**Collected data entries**
______________________________
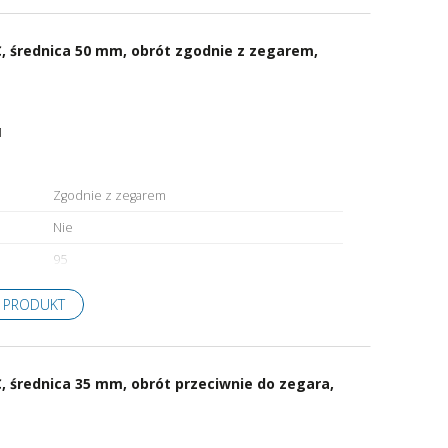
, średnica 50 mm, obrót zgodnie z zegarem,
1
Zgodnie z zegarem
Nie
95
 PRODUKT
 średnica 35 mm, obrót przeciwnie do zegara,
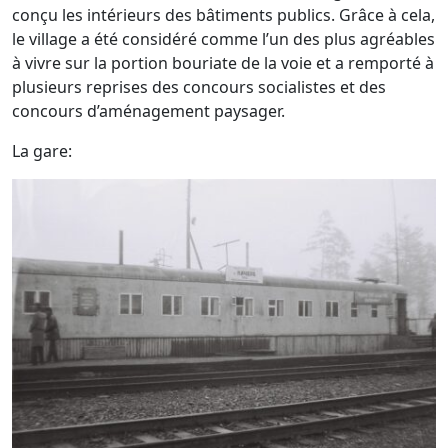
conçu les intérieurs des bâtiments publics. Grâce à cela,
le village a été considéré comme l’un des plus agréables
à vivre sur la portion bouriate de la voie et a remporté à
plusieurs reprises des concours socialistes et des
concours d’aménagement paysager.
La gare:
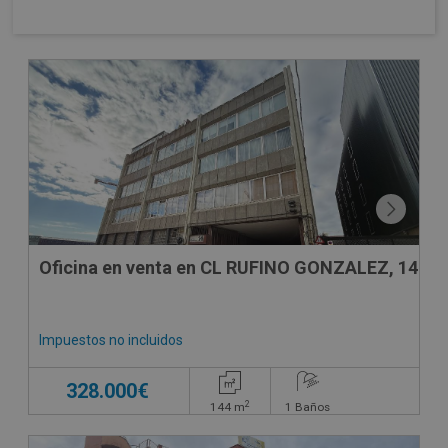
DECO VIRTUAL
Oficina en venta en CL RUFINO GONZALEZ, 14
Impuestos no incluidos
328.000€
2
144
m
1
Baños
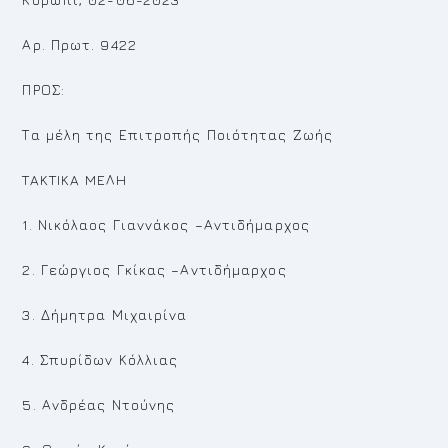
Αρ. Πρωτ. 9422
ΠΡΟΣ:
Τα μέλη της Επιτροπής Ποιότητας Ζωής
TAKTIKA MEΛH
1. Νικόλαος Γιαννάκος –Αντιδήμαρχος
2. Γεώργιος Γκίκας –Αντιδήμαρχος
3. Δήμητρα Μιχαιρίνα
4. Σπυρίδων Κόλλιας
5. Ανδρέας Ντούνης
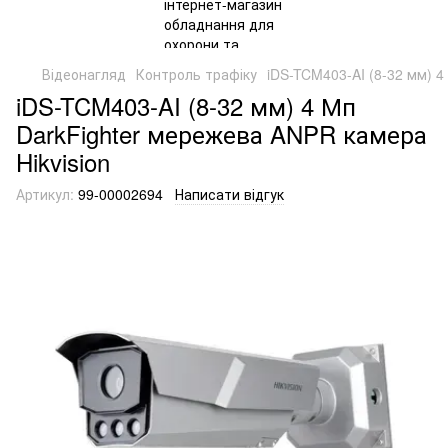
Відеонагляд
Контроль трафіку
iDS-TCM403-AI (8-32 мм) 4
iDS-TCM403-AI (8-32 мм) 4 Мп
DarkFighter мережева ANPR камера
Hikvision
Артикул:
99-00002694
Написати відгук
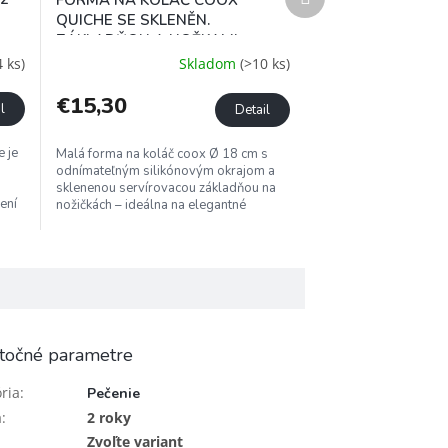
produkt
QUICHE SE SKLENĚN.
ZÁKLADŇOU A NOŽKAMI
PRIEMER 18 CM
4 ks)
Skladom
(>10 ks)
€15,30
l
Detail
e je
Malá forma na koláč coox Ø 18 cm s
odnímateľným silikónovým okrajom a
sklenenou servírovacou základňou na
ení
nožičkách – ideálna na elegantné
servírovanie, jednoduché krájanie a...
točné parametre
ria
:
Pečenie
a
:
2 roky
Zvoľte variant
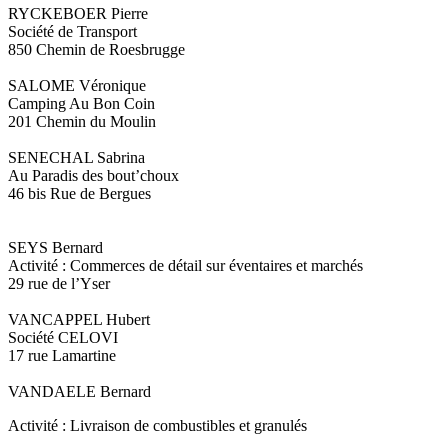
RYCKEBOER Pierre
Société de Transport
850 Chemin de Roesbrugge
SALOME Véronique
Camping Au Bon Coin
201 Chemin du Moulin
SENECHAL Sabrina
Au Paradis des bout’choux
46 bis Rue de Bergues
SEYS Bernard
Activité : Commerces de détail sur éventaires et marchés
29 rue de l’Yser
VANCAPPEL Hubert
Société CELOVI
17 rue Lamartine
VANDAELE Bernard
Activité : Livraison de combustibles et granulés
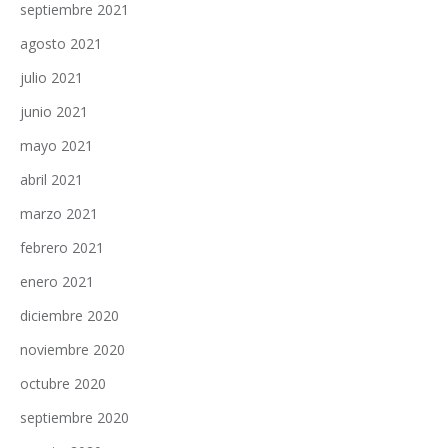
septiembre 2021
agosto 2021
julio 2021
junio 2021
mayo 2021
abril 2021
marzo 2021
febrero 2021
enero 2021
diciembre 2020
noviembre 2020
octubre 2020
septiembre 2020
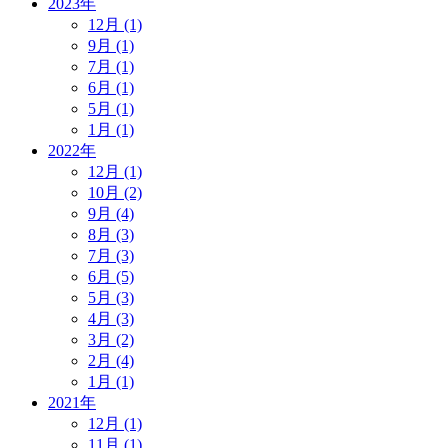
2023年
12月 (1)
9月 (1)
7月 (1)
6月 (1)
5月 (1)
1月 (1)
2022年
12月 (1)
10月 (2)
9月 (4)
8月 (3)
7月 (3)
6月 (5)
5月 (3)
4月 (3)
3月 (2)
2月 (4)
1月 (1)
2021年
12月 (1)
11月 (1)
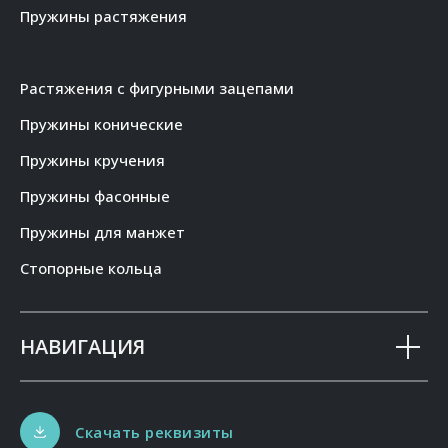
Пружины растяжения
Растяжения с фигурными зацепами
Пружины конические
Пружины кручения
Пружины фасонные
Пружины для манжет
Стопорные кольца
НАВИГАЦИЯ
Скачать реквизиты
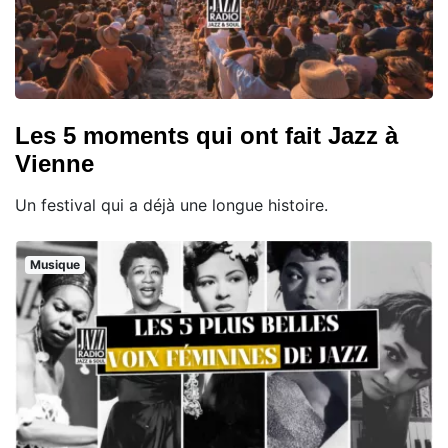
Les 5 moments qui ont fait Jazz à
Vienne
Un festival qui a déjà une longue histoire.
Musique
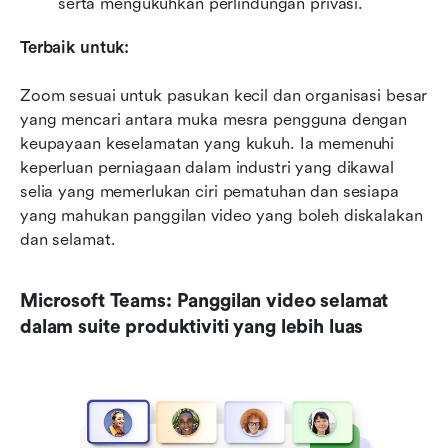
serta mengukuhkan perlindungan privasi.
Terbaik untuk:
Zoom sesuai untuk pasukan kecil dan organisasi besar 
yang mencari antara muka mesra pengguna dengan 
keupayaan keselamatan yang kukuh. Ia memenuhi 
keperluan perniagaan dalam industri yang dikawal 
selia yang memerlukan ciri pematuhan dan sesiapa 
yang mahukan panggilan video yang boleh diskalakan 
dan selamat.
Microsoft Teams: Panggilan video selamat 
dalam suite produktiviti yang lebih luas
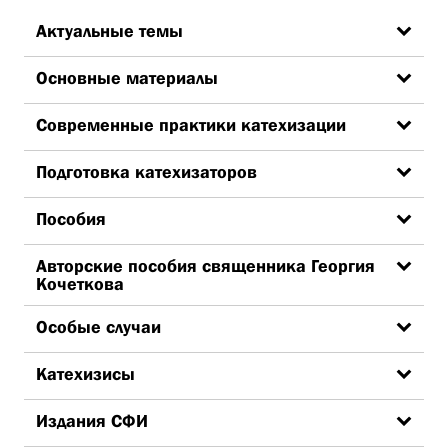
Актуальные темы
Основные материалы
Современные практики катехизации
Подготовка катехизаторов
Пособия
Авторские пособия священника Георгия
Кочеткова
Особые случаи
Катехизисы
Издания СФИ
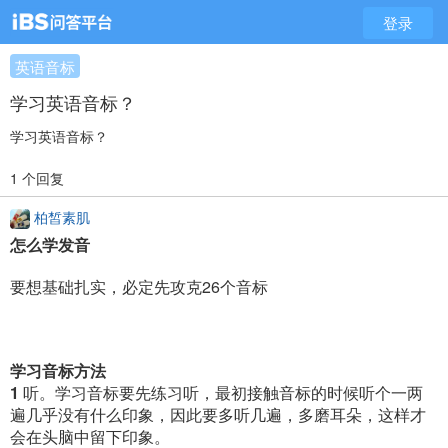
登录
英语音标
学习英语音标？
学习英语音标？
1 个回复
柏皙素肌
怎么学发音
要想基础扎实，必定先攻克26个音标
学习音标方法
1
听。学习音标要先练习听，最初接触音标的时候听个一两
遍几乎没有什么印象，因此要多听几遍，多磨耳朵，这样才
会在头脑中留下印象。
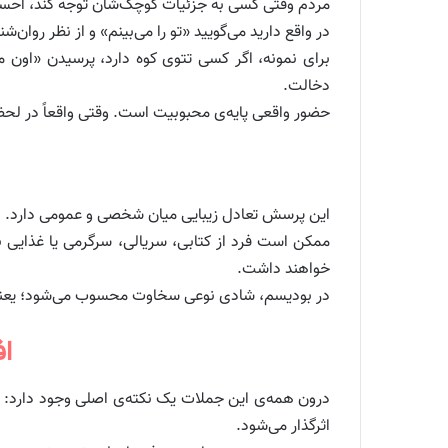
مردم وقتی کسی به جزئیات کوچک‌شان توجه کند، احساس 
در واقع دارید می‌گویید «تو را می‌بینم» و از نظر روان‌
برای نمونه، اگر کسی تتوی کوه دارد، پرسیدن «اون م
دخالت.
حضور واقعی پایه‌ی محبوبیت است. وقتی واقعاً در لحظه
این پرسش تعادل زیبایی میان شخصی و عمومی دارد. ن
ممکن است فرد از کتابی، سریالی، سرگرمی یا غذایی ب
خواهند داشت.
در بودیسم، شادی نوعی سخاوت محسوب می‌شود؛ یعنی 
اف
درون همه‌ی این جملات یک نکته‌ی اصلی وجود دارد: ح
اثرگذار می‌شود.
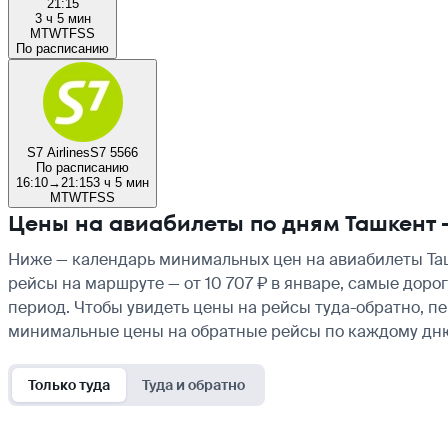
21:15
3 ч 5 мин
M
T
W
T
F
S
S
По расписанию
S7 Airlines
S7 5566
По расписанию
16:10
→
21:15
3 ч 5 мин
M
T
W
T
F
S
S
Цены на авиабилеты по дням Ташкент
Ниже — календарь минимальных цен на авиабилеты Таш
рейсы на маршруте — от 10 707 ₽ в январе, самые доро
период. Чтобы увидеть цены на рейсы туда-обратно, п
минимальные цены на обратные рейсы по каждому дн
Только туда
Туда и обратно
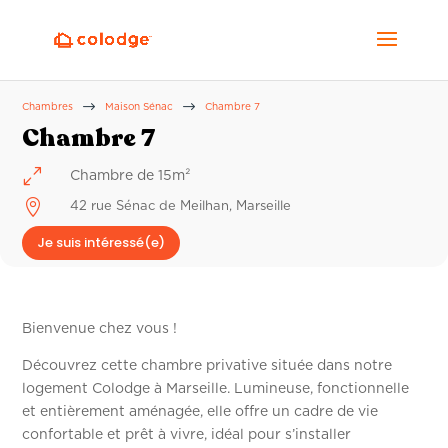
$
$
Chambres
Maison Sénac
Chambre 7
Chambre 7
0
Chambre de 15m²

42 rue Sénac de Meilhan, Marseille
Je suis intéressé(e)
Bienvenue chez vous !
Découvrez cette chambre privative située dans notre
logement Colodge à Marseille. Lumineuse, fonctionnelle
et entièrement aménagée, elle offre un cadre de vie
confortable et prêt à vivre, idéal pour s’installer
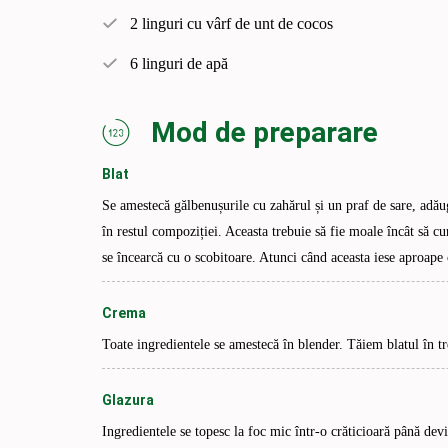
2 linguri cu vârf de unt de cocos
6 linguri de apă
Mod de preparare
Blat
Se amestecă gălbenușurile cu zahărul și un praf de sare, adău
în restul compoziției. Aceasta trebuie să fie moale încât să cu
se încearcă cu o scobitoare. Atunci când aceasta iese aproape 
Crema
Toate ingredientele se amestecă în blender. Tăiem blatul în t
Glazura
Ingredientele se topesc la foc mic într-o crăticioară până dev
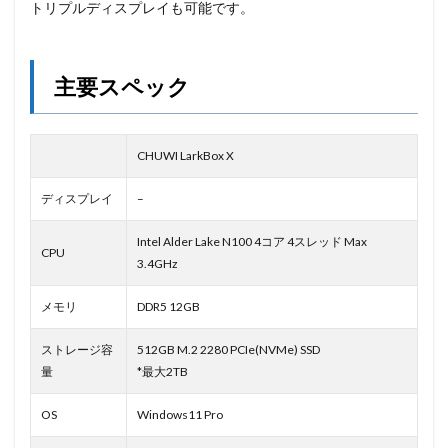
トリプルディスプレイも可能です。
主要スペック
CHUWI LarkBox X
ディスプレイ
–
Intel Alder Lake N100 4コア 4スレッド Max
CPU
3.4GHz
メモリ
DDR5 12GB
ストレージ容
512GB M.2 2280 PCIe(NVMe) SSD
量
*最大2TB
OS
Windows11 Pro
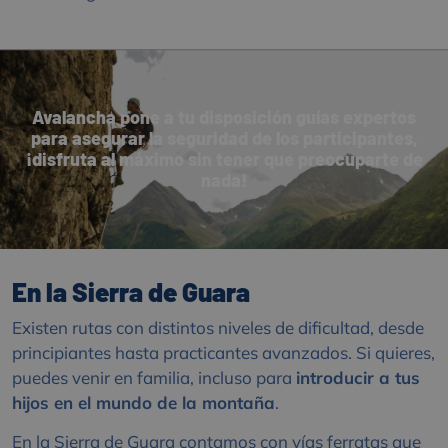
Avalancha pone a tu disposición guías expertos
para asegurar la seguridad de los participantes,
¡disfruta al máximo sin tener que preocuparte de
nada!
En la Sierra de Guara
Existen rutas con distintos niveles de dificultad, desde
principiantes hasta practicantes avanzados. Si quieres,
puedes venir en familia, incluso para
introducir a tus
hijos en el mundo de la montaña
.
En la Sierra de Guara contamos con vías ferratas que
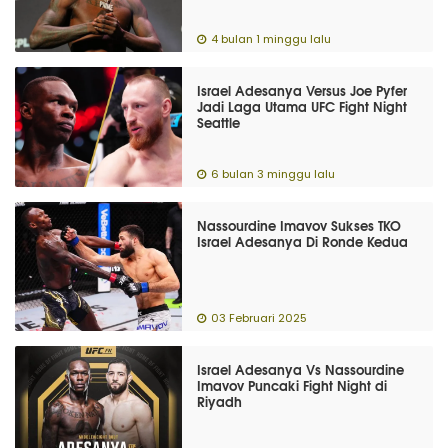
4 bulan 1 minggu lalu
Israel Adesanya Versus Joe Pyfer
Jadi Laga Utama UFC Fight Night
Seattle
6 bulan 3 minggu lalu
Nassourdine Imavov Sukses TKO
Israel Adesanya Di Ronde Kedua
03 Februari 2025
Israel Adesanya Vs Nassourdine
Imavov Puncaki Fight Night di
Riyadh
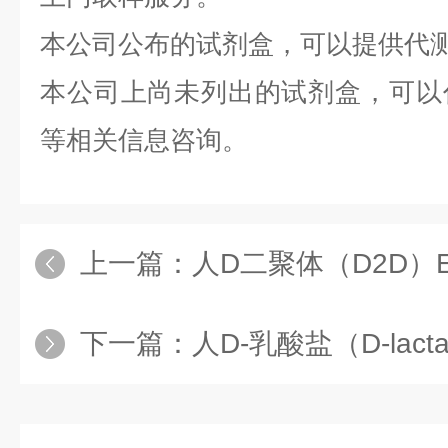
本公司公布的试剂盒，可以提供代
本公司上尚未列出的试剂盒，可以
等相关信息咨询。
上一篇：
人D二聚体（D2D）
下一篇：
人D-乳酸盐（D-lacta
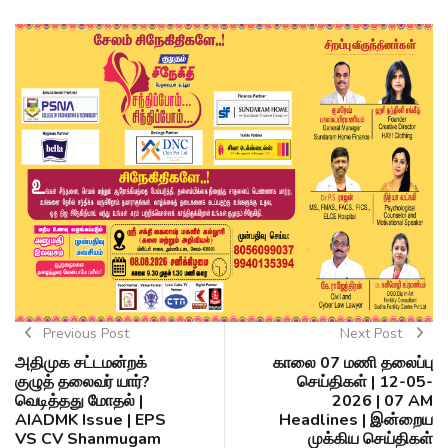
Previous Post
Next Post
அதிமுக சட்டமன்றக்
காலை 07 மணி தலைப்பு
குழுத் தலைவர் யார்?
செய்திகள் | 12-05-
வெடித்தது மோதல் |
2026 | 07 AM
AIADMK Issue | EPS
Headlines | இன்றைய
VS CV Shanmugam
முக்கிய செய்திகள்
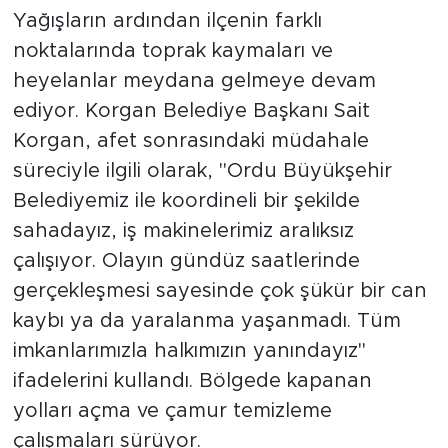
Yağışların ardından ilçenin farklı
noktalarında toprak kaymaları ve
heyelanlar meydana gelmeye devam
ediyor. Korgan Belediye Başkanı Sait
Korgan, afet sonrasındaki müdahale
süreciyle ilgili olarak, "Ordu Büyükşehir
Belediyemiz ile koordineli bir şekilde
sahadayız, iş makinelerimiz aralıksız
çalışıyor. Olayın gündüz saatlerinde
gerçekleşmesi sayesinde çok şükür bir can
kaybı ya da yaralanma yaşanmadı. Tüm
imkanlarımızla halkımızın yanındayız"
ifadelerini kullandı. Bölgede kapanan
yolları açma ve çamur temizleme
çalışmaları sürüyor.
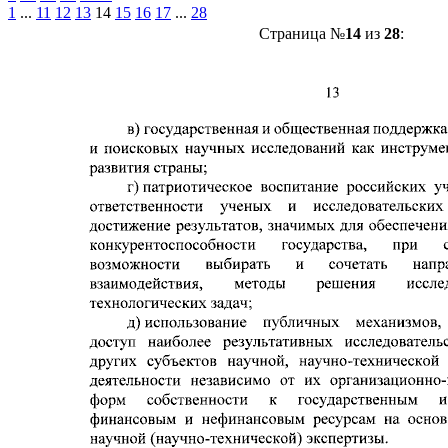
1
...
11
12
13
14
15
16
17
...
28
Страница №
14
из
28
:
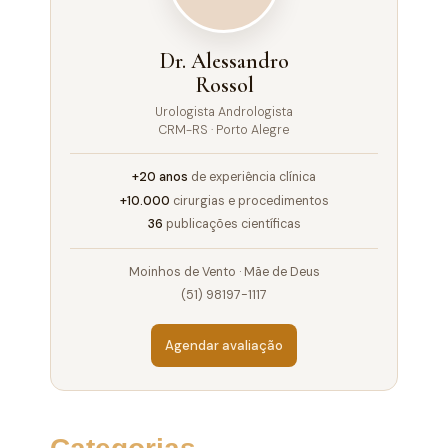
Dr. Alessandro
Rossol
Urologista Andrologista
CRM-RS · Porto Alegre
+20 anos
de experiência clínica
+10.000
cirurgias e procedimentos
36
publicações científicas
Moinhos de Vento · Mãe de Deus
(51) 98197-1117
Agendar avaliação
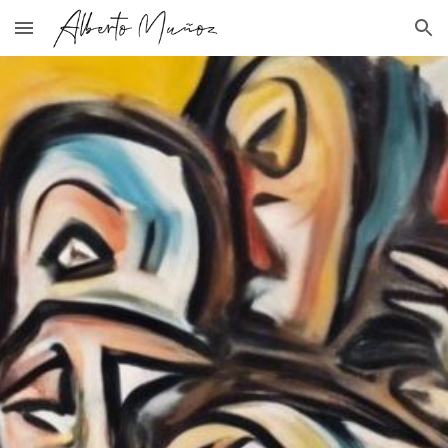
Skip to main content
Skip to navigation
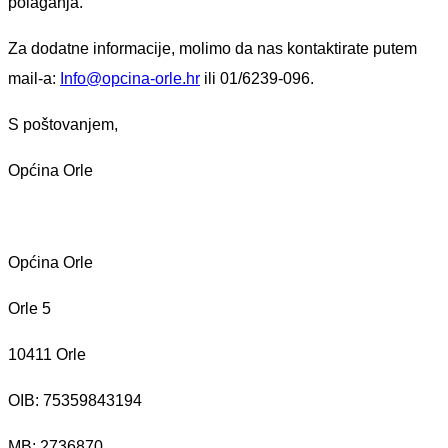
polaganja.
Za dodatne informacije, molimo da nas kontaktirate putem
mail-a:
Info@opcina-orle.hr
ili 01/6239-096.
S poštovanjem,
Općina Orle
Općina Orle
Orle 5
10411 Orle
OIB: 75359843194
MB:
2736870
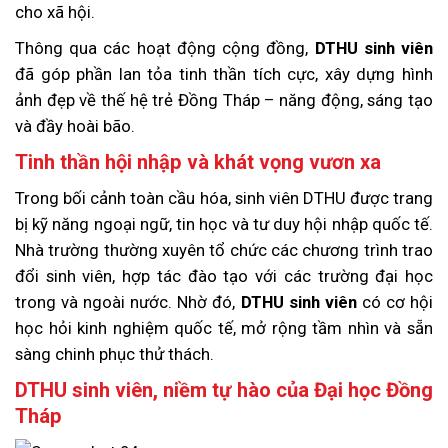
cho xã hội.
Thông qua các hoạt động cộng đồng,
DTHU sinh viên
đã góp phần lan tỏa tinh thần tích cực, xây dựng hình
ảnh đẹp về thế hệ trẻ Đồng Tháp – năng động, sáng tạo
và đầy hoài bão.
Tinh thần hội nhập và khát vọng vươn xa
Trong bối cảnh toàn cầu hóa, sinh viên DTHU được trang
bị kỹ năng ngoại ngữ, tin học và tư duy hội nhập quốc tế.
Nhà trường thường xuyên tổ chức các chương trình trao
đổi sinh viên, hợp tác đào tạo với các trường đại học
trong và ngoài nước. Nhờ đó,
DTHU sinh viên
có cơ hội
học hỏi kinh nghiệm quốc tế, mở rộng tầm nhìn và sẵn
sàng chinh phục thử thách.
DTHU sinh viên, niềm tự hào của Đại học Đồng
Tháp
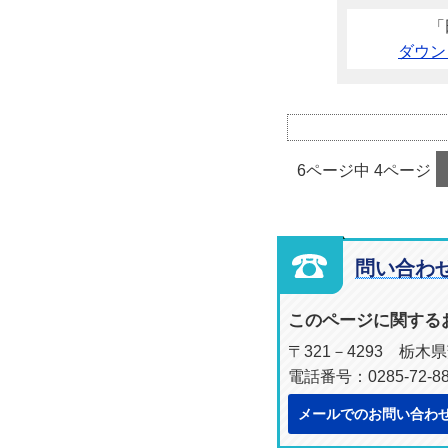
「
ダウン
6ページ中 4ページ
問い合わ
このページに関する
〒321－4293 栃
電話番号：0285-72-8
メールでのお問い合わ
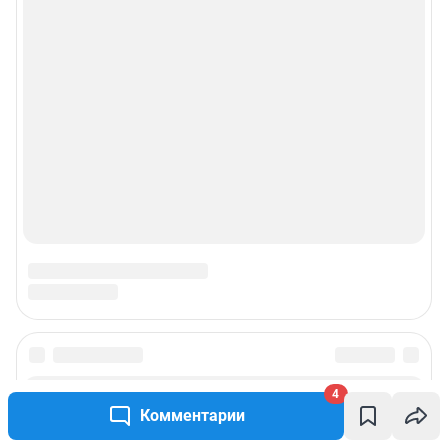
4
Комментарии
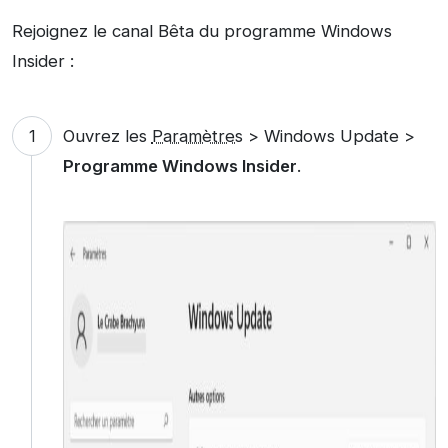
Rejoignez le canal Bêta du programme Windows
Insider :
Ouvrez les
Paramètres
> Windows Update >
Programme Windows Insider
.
______________________________
**WORK TO BE COMPLETED**
Using the records above, set down exactly the lines from the one with "Société de Transport" through the one with "Activité : Livraison", inclusive, and nothing more.

**ANSWER AREA**
Société de Transport
850 Chemin de Roesbrugge
SALOME Véronique
Camping Au Bon Coin
201 Chemin du Moulin
SENECHAL Sabrina
Au Paradis des bout’choux
46 bis Rue de Bergues
SEYS Bernard
Activité : Commerces de détail sur éventaires et marchés
29 rue de l’Yser
VANCAPPEL Hubert
Société CELOVI
17 rue Lamartine
VANDAELE Bernard
Activité : Livraison de combustibles et granulés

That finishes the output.